The regulations would allow the Attorney General to conduct warrantless searches at will on the sites’ records, including your personal information.

There are few safeguards over what the FBI can do with the information it obtains.

If a site operator fails to comply with the regulations, he or she would face a prison sentence of up to 5 years.

For more detailed information on Sec. 2257, go to http://www.thetaskforce.org/downloads/misc/2257_fact_sheet.pdf.

Obviously, none of this has anything to do with child pornography. Instead, it is a blatant attempt to end the ability of consenting adults to use adult social-networking sites to meet other people for sex. Obviously, if these regulations go into effect, they will kill this industry.


What You Can Do

The Department of Justice has published these proposed regulations and the public has until September 10 to comment on them.


We need to generate thousands of comments objecting to the proposed regulations – and it’s easy to do via e-mail. Just follow the instructions below.


Why We’re Involved

The National Gay and Lesbian Task Force, Inc. is involved in this fight because we believe sexual freedom is a fundamental human right and we don’t think the government has any place in relations between consenting adults. These regulations are part of our government’s hypocritical and punitive views about sex, sexuality, and reproductive rights. All of this – from abstinence-only sex education programs to the elimination of funding for accurate and explicit HIV prevention programs – fall hardest on gay, lesbian, bisexual and transgender people.


For more information about the organizing, advocacy, and public education work of the Task Force, visit http://www.thetaskforce.org.


Take Action Now

Here is a sample letter with the e-mail address you need to send it to (Admin.ceos@usdoj.gov) and the subject you must include in the subject line of your e-mail (Section 2257 Docket No.

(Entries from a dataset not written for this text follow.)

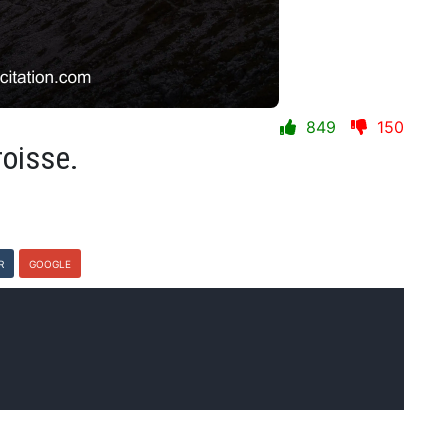
849
150
oisse.
R
GOOGLE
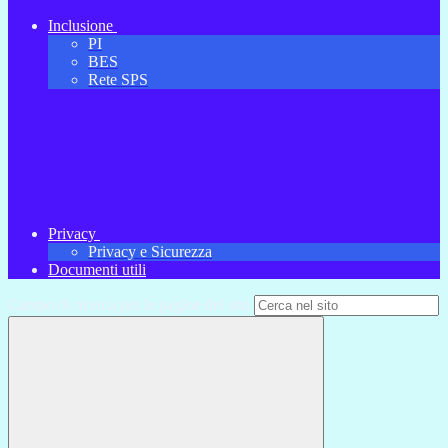
Inclusione
PI
BES
Rete SPS
Privacy
Privacy e Sicurezza
Documenti utili
Campo di ricerca per le pagine del sito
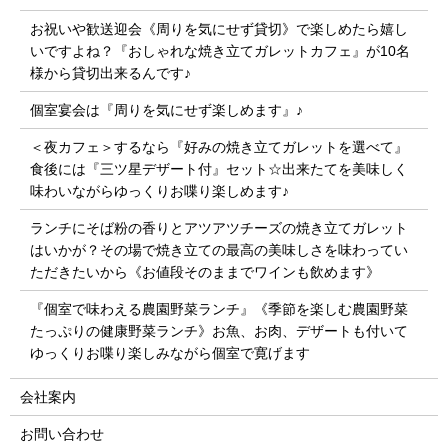
お祝いや歓送迎会《周りを気にせず貸切》で楽しめたら嬉し
いですよね？『おしゃれな焼き立てガレットカフェ』が10名
様から貸切出来るんです♪
個室宴会は『周りを気にせず楽しめます』♪
＜夜カフェ＞するなら『好みの焼き立てガレットを選べて』
食後には『三ツ星デザート付』セット☆出来たてを美味しく
味わいながらゆっくりお喋り楽しめます♪
ランチにそば粉の香りとアツアツチーズの焼き立てガレット
はいかが？その場で焼き立ての最高の美味しさを味わってい
ただきたいから《お値段そのままでワインも飲めます》
『個室で味わえる農園野菜ランチ』《季節を楽しむ農園野菜
たっぷりの健康野菜ランチ》お魚、お肉、デザートも付いて
ゆっくりお喋り楽しみながら個室で寛げます
会社案内
お問い合わせ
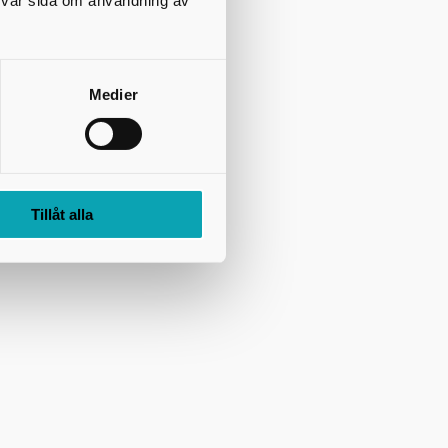
på vår sida om användning av
Medier
Tillåt alla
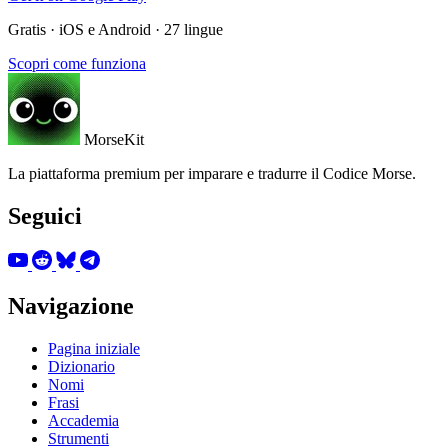
Gratis · iOS e Android · 27 lingue
Scopri come funziona
MorseKit
La piattaforma premium per imparare e tradurre il Codice Morse.
Seguici
Navigazione
Pagina iniziale
Dizionario
Nomi
Frasi
Accademia
Strumenti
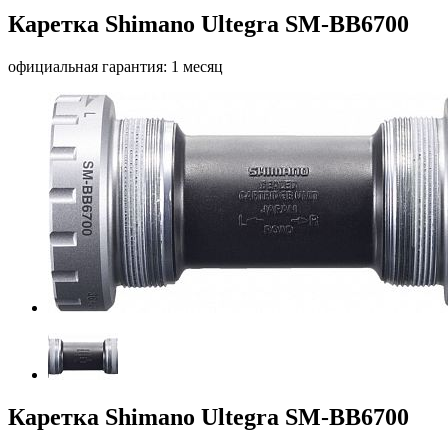
Каретка Shimano Ultegra SM-BB6700
официальная гарантия: 1 месяц
Каретка Shimano Ultegra SM-BB6700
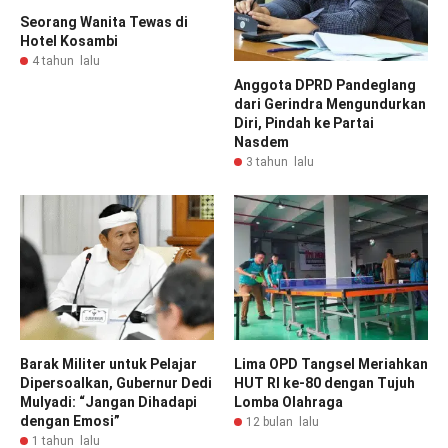
Seorang Wanita Tewas di
Hotel Kosambi
4 tahun lalu
Anggota DPRD Pandeglang
dari Gerindra Mengundurkan
Diri, Pindah ke Partai
Nasdem
3 tahun lalu
Barak Militer untuk Pelajar
Lima OPD Tangsel Meriahkan
Dipersoalkan, Gubernur Dedi
HUT RI ke-80 dengan Tujuh
Mulyadi: “Jangan Dihadapi
Lomba Olahraga
dengan Emosi”
12 bulan lalu
1 tahun lalu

CRM 104).


Please also consider a contribution to keep this advocacy work going.





Sample Letter

To: Admin.ceos@usdoj.gov

Re: Section 2257 Docket No. CRM 104



To the U.S. Department of Justice:



I am writing to object to the proposed “Section 2257” regulations.


These regulations are complicated and burdensome on legitimate businesses, and have very little to do with protecting children and minors from pornography. Their reach — particularly into adult social-networking internet services — is overbroad, unnecessary, and would allow the federal government to search and seize personal records of adult consumers without a warrant; a clear violation privacy and constitutional rights.

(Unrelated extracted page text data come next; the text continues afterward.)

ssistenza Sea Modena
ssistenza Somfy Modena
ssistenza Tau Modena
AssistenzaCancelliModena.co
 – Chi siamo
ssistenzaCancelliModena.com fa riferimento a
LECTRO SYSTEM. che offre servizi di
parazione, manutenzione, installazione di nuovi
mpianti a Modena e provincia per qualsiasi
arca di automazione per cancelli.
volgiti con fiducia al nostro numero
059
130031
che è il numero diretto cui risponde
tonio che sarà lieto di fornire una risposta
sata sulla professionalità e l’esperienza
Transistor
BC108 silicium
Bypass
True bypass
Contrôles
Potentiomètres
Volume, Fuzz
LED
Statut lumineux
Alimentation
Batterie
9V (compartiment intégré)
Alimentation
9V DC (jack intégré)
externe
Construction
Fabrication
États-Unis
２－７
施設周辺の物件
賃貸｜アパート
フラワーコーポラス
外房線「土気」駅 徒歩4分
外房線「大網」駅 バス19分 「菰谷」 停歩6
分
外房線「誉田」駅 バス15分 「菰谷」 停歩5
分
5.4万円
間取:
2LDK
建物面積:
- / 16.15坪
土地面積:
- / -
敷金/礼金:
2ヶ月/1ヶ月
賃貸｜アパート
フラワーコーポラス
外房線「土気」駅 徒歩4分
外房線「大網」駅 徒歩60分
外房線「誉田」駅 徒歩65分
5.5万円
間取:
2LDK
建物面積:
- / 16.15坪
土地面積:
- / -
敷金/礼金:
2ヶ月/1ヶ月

Specifically, I object to the following provisions:


1. The regulations (18 § 2257(b)(1) and ©) would force adult social-networking services to obtain and maintain personal information about their users, including the user's photo ID (driver’s license, passport, or military ID). (I must note that the sites already require users to affirm that they are over 18 years of age.) Many sites have tens of thousands of users and it is simply not possible for them to do this. Moreover, many people who use these sites want to maintain their privacy, for any number of reasons, including the sad fact that they might face discrimination and/or violence if others found out they were using these sites. It is still legal in 31 states to discriminate against someone who is gay or bisexual, and in 41 states if the person is transgender. The combination of the recordkeeping requirements and many users’ fears about providing such information will kill the entire industry.

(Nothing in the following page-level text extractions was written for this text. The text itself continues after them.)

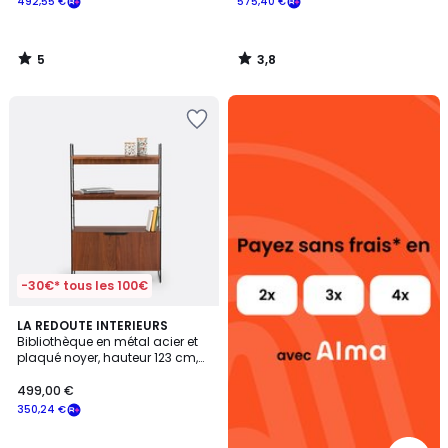
492,55 €
575,40 €
5
3,8
/
/
5
5
Alma
payez
sans
frais
-30€* tous les 100€
4,3
LA REDOUTE INTERIEURS
/ 5
Bibliothèque en métal acier et
plaqué noyer, hauteur 123 cm,
WATFORD
499,00 €
350,24 €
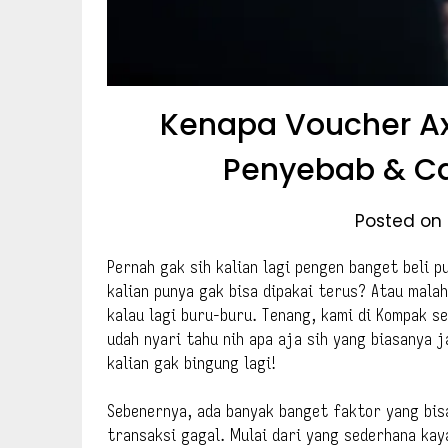
Kenapa Voucher Axi
Penyebab & Ca
Posted on 
Pernah gak sih kalian lagi pengen banget beli p
kalian punya gak bisa dipakai terus? Atau malah
kalau lagi buru-buru. Tenang, kami di Kompak s
udah nyari tahu nih apa aja sih yang biasanya 
kalian gak bingung lagi!
Sebenernya, ada banyak banget faktor yang bisa
transaksi gagal. Mulai dari yang sederhana kay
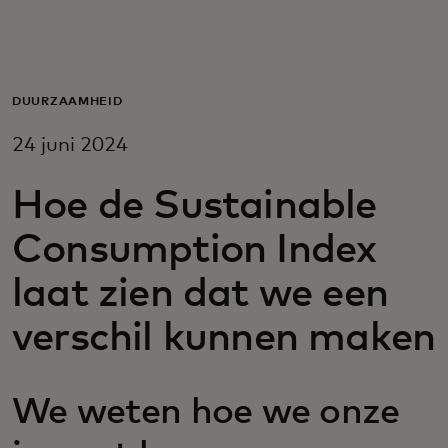
Voor jou
Zakelijk
DUURZAAMHEID
24 juni 2024
Voor de wereld
Hoe de Sustainable
Voor vernieuwers
Consumption Index
laat zien dat we een
Nieuws en trends
verschil kunnen maken
We weten hoe we onze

All of this is overkill given that adult social networking sites were not identified as a problem in the production, distribution and downloading of child pornography in the Department of Justice’s own report on “Child Pornography on the Internet” (May 2006).


2. The regulations (18 § 2257(g) and under 28 C.F.R. § 75.5) would allow the Attorney General to conduct unannounced warrantless searches at will on the sites’ records, including reviewing and presumably seizing the personal information on site users. This is an egregious abuse of government authority, an unwarranted invasion of privacy and, in my opinion, a violation of the Fourth Amendment of the U.S. Constitution.


3. The regulations (28 C.F.R. § 75.5(4)) provide insufficient safeguards over what the government can do with the information it obtains through its searches. This, by itself, has a chilling effect on the ability of people to engage in constitutionally protected activities. As noted above, this is particularly dangerous for gay, lesbian, bisexual and transgender people.


Let me be clear: I believe children need to be protected from coercion into pornography and it is important for the federal government to do all that it can to insure those protections. Sadly, many of the provisions of the proposed 2257 regulations do nothing to address child pornography, but instead are clearly aiming at destroying an industry and ending a legal and valuable way for adults to meet one another.


Sincerely, (your name)












©2007 National Gay and Lesbian Task Force Foundation and National Gay and Lesbian Task Force, Inc.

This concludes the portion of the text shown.